Research: FLEX Fund Research Scholars

This annual award supports a scientist at the post-doctoral level.

2011-2013: Gregory J. Block M.Sc., Ph.D. (see Miller Lab)

Study: "Mechanism of Wnt Signaling in Facioscapulohumeral Muscular Dystrophy," mentoring researcher — Daniel Miller. Total award $100,000 for 2-year fellowship began April 15, 2011 and will terminate April 14, 2013.

Gregory Block

I hail from the Great White North, a product of the University of Toronto biochemistry machine. There, I obtained my Honours (with a 'U') Bachelor of Science in Human Biology, and a Masters in Biochemistry.

My masters thesis focused on understanding the contribution of a proteinaceous substructure within the nucleus, called the PML body, to transcriptional regulation. The Bazett-Jones Lab planted the seed for what would become a long-term fascination with the little blue dot found at the center of a cell.

I did my Ph.D at Tulane University in New Orleans, under the supervision of Darwin Prockop. Two thirds of the way into my degree our lab nucleated the Texas A&M Institute for Regenerative Medicine. My work in the Prockop lab was devoted to understanding the mechanisms by which stromal cells isolated and expanded from the bone marrow (MSCs) contribute to tissue repair. I identified a molecule that was secreted by the MSCs, called Stanniocalcin-1 (STC1), that reduced cell death in injured cells. During my tenure in the lab, I described how STC1 acted as a anti-apoptotic protein, how the molecule regulated calcium signaling immediately after injury, and how STC1 facilitated its anti-apoptotic effects.

I joined the Miller lab in June 2009 with the goal of combining my interests in nuclear organization with cell therapy and stem cells. My goal is to develop creative assays to understand the pathogenesis of Facioscapulohumoral Muscular Dystrophy, a disease of a peculiar genetic lesion that has defied explanation for nearly 20 years.

2010-2012: Barbara D. Page, Ph.D. (see Tapscott Lab)

Study: "Using model organisms to identify new therapies and understand the pathogenesis of Facioscapulohumeral Muscular Dystrophy," mentoring researcher — Stephen Tapscott. Total award $100,000 for 2-year fellowship began Nov. 1, 2010 and terminates Oct. 31, 2012.

Barbara Page

I am honored to be an FSH Scholar. Previously, I obtained my Ph.D. in Dr. Michael Snyder’s laboratory at Yale University while studying how chromosomes segregate using yeast as a model organism. For my postdoctoral fellowship in the laboratory of Dr. James Priess at the Fred Hutchinson Cancer Research Center (FHCRC), I wanted to continue to use the elegant tools of genetics, but apply them to a new biological question. Using a tiny worm known as Caenorhabditis elegans, I studied how cell fate decisions are made during development.
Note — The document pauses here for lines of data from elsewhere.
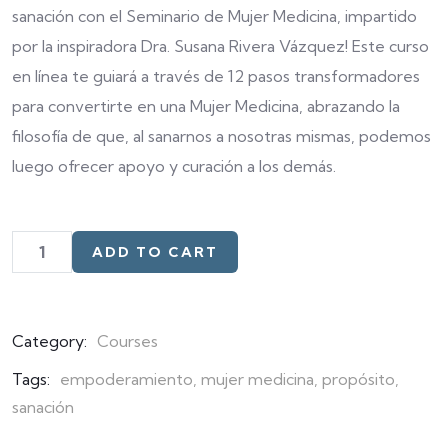
customer
sanación con el Seminario de Mujer Medicina, impartido
ratings
por la inspiradora Dra. Susana Rivera Vázquez! Este curso
en línea te guiará a través de 12 pasos transformadores
para convertirte en una Mujer Medicina, abrazando la
filosofía de que, al sanarnos a nosotras mismas, podemos
luego ofrecer apoyo y curación a los demás.
ADD TO CART
Category:
Courses
Tags:
empoderamiento
,
mujer medicina
,
propósito
,
sanación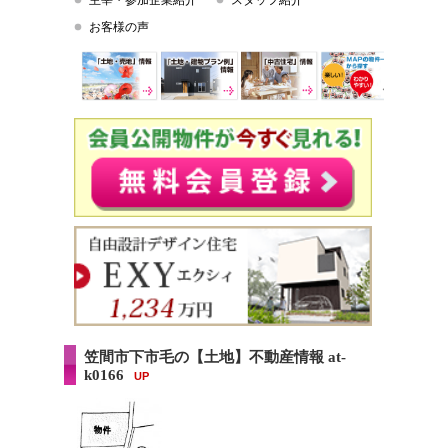
主宰・参加企業紹介
スタッフ紹介
お客様の声
笠間市下市毛の【土地】不動産情報 at-
k0166
UP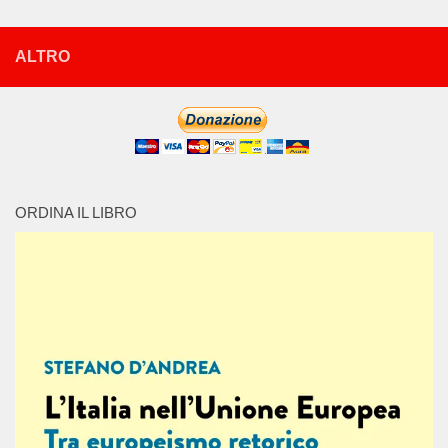
ALTRO
ORDINA IL LIBRO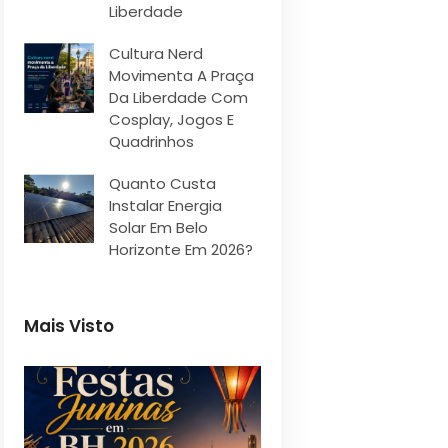
Liberdade
Cultura Nerd
Movimenta A Praça
Da Liberdade Com
Cosplay, Jogos E
Quadrinhos
Quanto Custa
Instalar Energia
Solar Em Belo
Horizonte Em 2026?
Mais Visto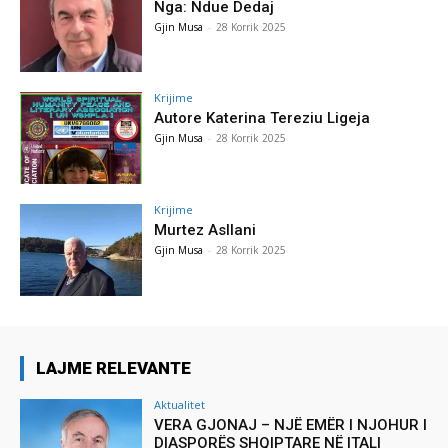
Nga: Ndue Dedaj
Gjin Musa
-
28 Korrik 2025
Krijime
Autore Katerina Tereziu Ligeja
Gjin Musa
-
28 Korrik 2025
Krijime
Murtez Asllani
Gjin Musa
-
28 Korrik 2025
LAJME RELEVANTE
Aktualitet
VERA GJONAJ – NJË EMËR I NJOHUR I
DIASPORËS SHQIPTARE NË ITALI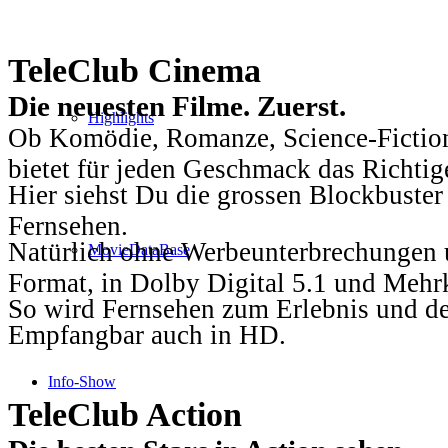
TeleClub Cinema
Die neuesten Filme. Zuerst.
Highlights
Ob Komödie, Romanze, Science-Fiction
bietet für jeden Geschmack das Richtig
Hier siehst Du die grossen Blockbuster
Fernsehen.
Natürlich ohne Werbeunterbrechungen u
MovieDataBase
Format, in Dolby Digital 5.1 und Mehr
So wird Fernsehen zum Erlebnis und d
Empfangbar auch in HD.
Info-Show
TeleClub Action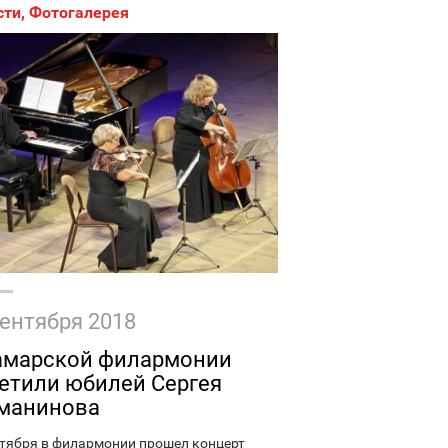
сти
,
Фотогалерея
сентября 2018
амарской филармонии
етили юбилей Сергея
манинова
нтября в филармонии прошел концерт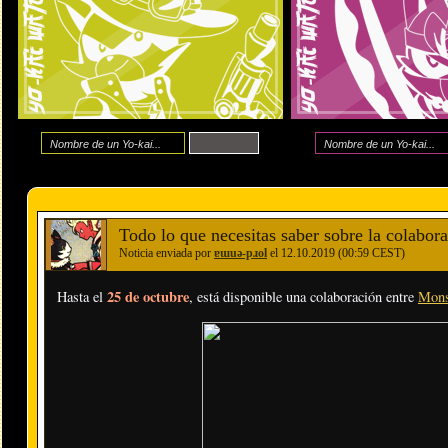
Todo lo que necesitas saber sobre la colabor
Noticia enviada por
ɐɯuǝ-pɹol
el 12.10.2019 (00:59 CEST)
25 de octubre
Hasta el
, está disponible una colaboración entre
Mons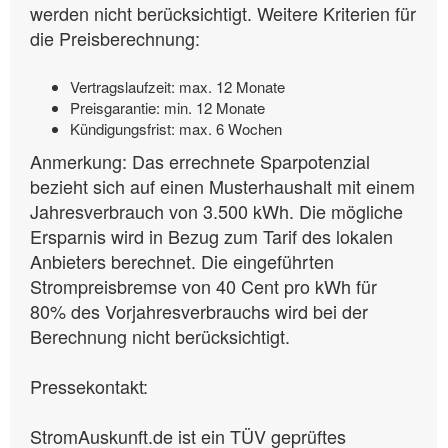
werden nicht berücksichtigt. Weitere Kriterien für
die Preisberechnung:
Vertragslaufzeit: max. 12 Monate
Preisgarantie: min. 12 Monate
Kündigungsfrist: max. 6 Wochen
Anmerkung: Das errechnete Sparpotenzial
bezieht sich auf einen Musterhaushalt mit einem
Jahresverbrauch von 3.500 kWh. Die mögliche
Ersparnis wird in Bezug zum Tarif des lokalen
Anbieters berechnet. Die eingeführten
Strompreisbremse von 40 Cent pro kWh für
80% des Vorjahresverbrauchs wird bei der
Berechnung nicht berücksichtigt.
Pressekontakt:
StromAuskunft.de ist ein TÜV geprüftes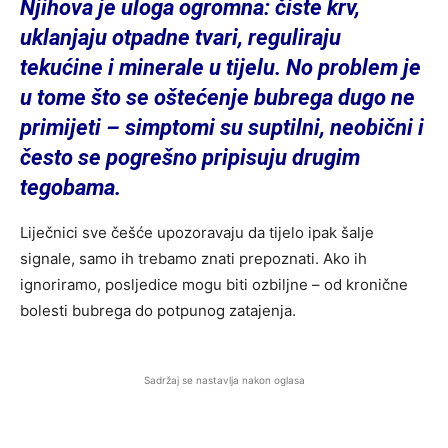
Njihova je uloga ogromna: čiste krv,
uklanjaju otpadne tvari, reguliraju
tekućine i minerale u tijelu. No problem je
u tome što se oštećenje bubrega dugo ne
primijeti – simptomi su suptilni, neobični i
često se pogrešno pripisuju drugim
tegobama.
Liječnici sve češće upozoravaju da tijelo ipak šalje
signale, samo ih trebamo znati prepoznati. Ako ih
ignoriramo, posljedice mogu biti ozbiljne – od kronične
bolesti bubrega do potpunog zatajenja.
Sadržaj se nastavlja nakon oglasa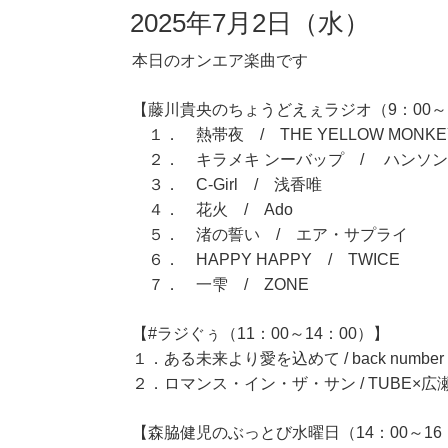
2025年7月2日（水）
本日のオンエア楽曲です
【藤川貴央のちょうどえぇラジオ（9：00～1
１． 熱帯夜 / THE YELLOW MONKE
２． キラメキ ンーバップ / ハンソン
３． C-Girl / 浅香唯
４． 花火 / Ado
５． 渚の誓い / エア・サプライ
６． HAPPY HAPPY / TWICE
７． 一雫 / ZONE
【#ラジぐぅ（11：00～14：00）】
１．ある未来より愛を込めて / back number
２．ロマンス・イン・ザ・サン / TUBE×広
【森脇健児のぶっとび水曜日（14：00～16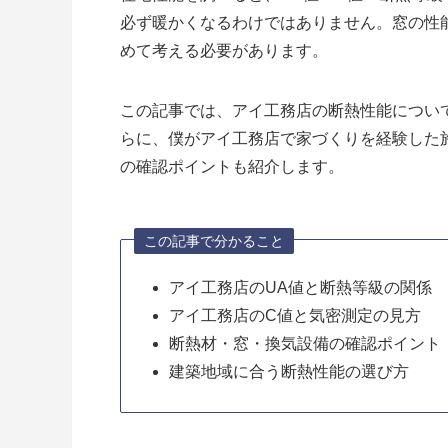
必ず暖かくなるわけではありません。窓の性
めて考える必要があります。
この記事では、アイ工務店の断熱性能につい
らに、僕がアイ工務店で家づくりを経験した
の確認ポイントも紹介します。
この記事で分かること
アイ工務店のUA値と断熱等級の関係
アイ工務店のC値と気密測定の見方
断熱材・窓・換気設備の確認ポイント
建築地域に合う断熱性能の選び方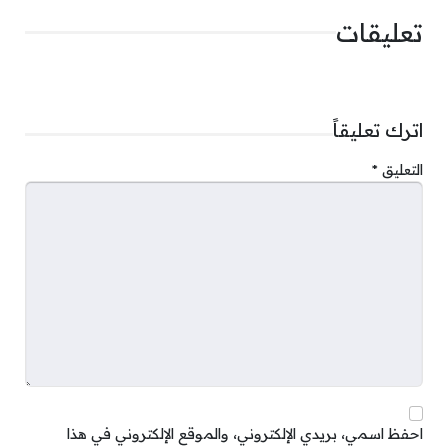
تعليقات
اترك تعليقاً
التعليق
*
احفظ اسمي، بريدي الإلكتروني، والموقع الإلكتروني في هذا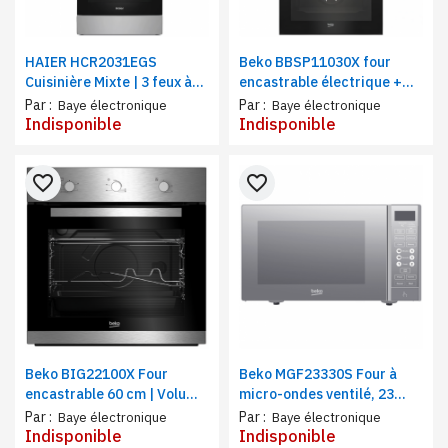
HAIER HCR2031EGS
Beko BBSP11030X four
Cuisinière Mixte | 3 feux à
encastrable électrique +
Gaz, 1 feux Electrique, four
plaque à gaz | 4 feux |
Par :
Par :
Baye électronique
Baye électronique
à gaz | semi Inox 60x60
Volume 66 litres, Acier inox
Indisponible
Indisponible
favorite_border
favorite_border
Beko BIG22100X Four
Beko MGF23330S Four à
encastrable 60 cm | Volume
micro-ondes ventilé, 23
de la cavité 66 L | Classe
litres, Plateau en verre,
Par :
Par :
Baye électronique
Baye électronique
d'efficacité énergétique A,
Arrêt automatique,
Indisponible
Indisponible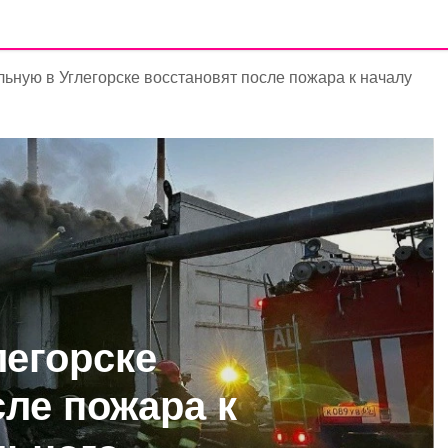
льную в Углегорске восстановят после пожара к началу
легорске
сле пожара к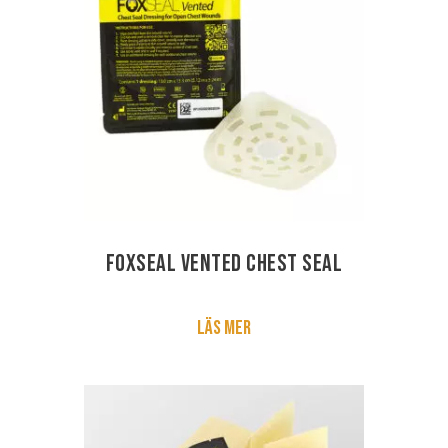
FoxSeal Vented Chest Seal
Läs mer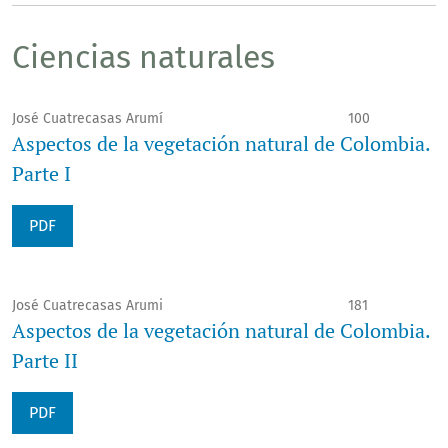
Ciencias naturales
José Cuatrecasas Arumí
100
Aspectos de la vegetación natural de Colombia.
Parte I
PDF
José Cuatrecasas Arumi
181
Aspectos de la vegetación natural de Colombia.
Parte II
PDF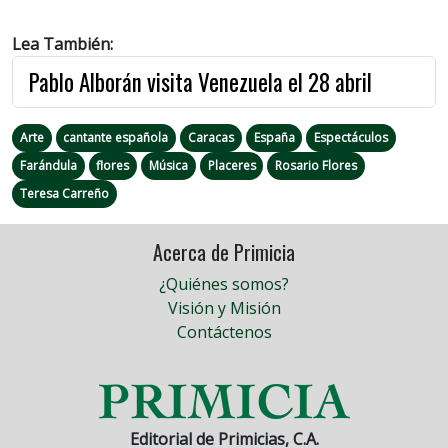
Lea También:
Pablo Alborán visita Venezuela el 28 abril
Arte
cantante española
Caracas
España
Espectáculos
Farándula
flores
Música
Placeres
Rosario Flores
Teresa Carreño
Acerca de Primicia
¿Quiénes somos?
Visión y Misión
Contáctenos
Editorial de Primicias, C.A.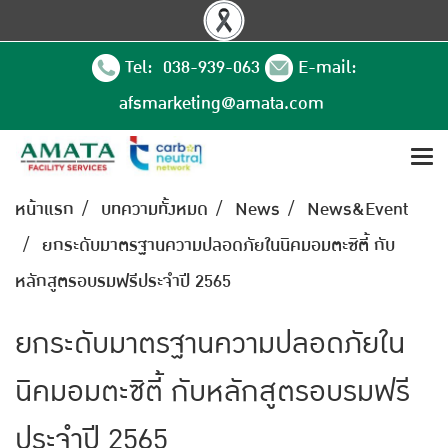
Tel: 038-939-063
E-mail:
afsmarketing@amata.com
หน้าแรก
บทความทั้งหมด
News
News&Event
ยกระดับมาตรฐานความปลอดภัยในนิคมอมตะซิตี้ กับ
หลักสูตรอบรมฟรีประจำปี 2565
ยกระดับมาตรฐานความปลอดภัยใน
นิคมอมตะซิตี้ กับหลักสูตรอบรมฟรี
ประจำปี 2565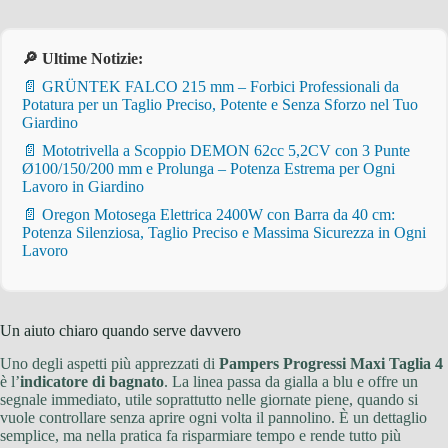
🔎 Ultime Notizie:
📄 GRÜNTEK FALCO 215 mm – Forbici Professionali da
Potatura per un Taglio Preciso, Potente e Senza Sforzo nel Tuo
Giardino
📄 Mototrivella a Scoppio DEMON 62cc 5,2CV con 3 Punte
Ø100/150/200 mm e Prolunga – Potenza Estrema per Ogni
Lavoro in Giardino
📄 Oregon Motosega Elettrica 2400W con Barra da 40 cm:
Potenza Silenziosa, Taglio Preciso e Massima Sicurezza in Ogni
Lavoro
Un aiuto chiaro quando serve davvero
Uno degli aspetti più apprezzati di
Pampers Progressi Maxi Taglia 4
è l’
indicatore di bagnato
. La linea passa da gialla a blu e offre un
segnale immediato, utile soprattutto nelle giornate piene, quando si
vuole controllare senza aprire ogni volta il pannolino. È un dettaglio
semplice, ma nella pratica fa risparmiare tempo e rende tutto più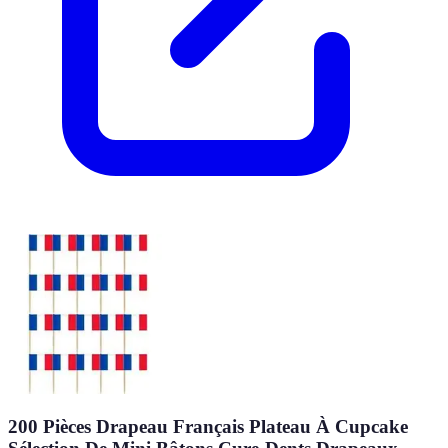
200 Pièces Drapeau Français Plateau À Cupcake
My research as an FSH Scholar in Dr. Stephen Tapscott’s laboratory at the FHCRC focuses on using these two different model organisms to better understand facioscapulohumeral muscular dystrophy (FSHD) and develop new therapies to treat patients with this disease. Recent experiments suggest that FSHD may be caused in part by the inappropriate expression of a gene known as DUX4. Thus, a possible line of therapy for patients with FSHD would be the use of drugs that could reestablish silencing of the DUX4 gene. My first project uses the yeast Schizosaccharomyces pombe to screen for small molecules that can increase gene silencing. My second project involves trying to better understand how genes like DUX4 normally function. We have discovered a DUX4-like gene in the model organism C. elegans, which we have named dux-1. Using the powerful genetic tools of this organism, we hope to establish C. elegans as a model system for FSHD in order to better understand the regulation of DUX4 and its possible normal role in development. These two 'high risk/high reward' projects have the potential to rapidly identify new compounds and targets for therapy for patients with FSHD.